**Description of the task**
The records are to be repeated exactly, and any images in them are to be dropped.

[[ Supplied data open ]]

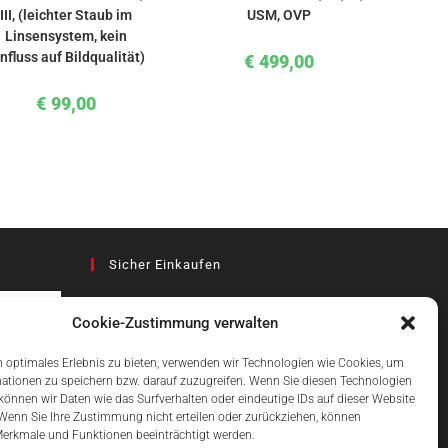
III, (leichter Staub im
USM, OVP
Linsensystem, kein
nfluss auf Bildqualität)
€
499,00
€
99,00
Sicher Einkaufen
Cookie-Zustimmung verwalten
az
 optimales Erlebnis zu bieten, verwenden wir Technologien wie Cookies, um
ationen zu speichern bzw. darauf zuzugreifen. Wenn Sie diesen Technologien
önnen wir Daten wie das Surfverhalten oder eindeutige IDs auf dieser Website
Einfach Online Bezahlen
 Wenn Sie Ihre Zustimmung nicht erteilen oder zurückziehen, können
erkmale und Funktionen beeinträchtigt werden.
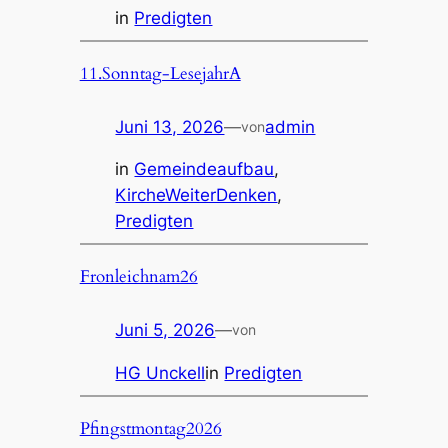
in
Predigten
11.Sonntag-LesejahrA
Juni 13, 2026
—
admin
von
in
Gemeindeaufbau
, 
KircheWeiterDenken
, 
Predigten
Fronleichnam26
Juni 5, 2026
—
von
HG Unckell
in
Predigten
Pfingstmontag2026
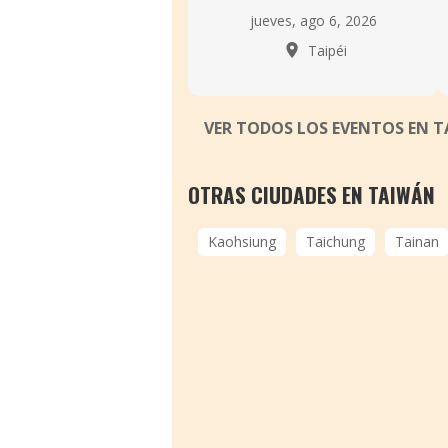
jueves, ago 6, 2026
Taipéi
VER TODOS LOS EVENTOS EN T
OTRAS CIUDADES EN TAIWÁN
Kaohsiung
Taichung
Tainan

[[ Supplied data closed ]]

**Response area**
III, (leichter Staub im
USM, OVP
Linsensystem, kein
nfluss auf Bildqualität)
€
499,00
€
99,00
Sicher Einkaufen
Cookie-Zustimmung verwalten
az
 optimales Erlebnis zu bieten, verwenden wir Technologien wie Cookies, um
ationen zu speichern bzw. darauf zuzugreifen. Wenn Sie diesen Technologien
önnen wir Daten wie das Surfverhalten oder eindeutige IDs auf dieser Website
Einfach Online Bezahlen
 Wenn Sie Ihre Zustimmung nicht erteilen oder zurückziehen, können
erkmale und Funktionen beeinträchtigt werden.
in
Predigten
11.Sonntag-LesejahrA
Juni 13, 2026
—
admin
von
in
Gemeindeaufbau
, 
KircheWeiterDenken
, 
Predigten
Fronleichnam26
Juni 5, 2026
—
von
HG Unckell
in
Predigten
Pfingstmontag2026
jueves, ago 6, 2026
Taipéi
VER TODOS LOS EVENTOS EN T
OTRAS CIUDADES EN TAIWÁN
Kaohsiung
Taichung
Tainan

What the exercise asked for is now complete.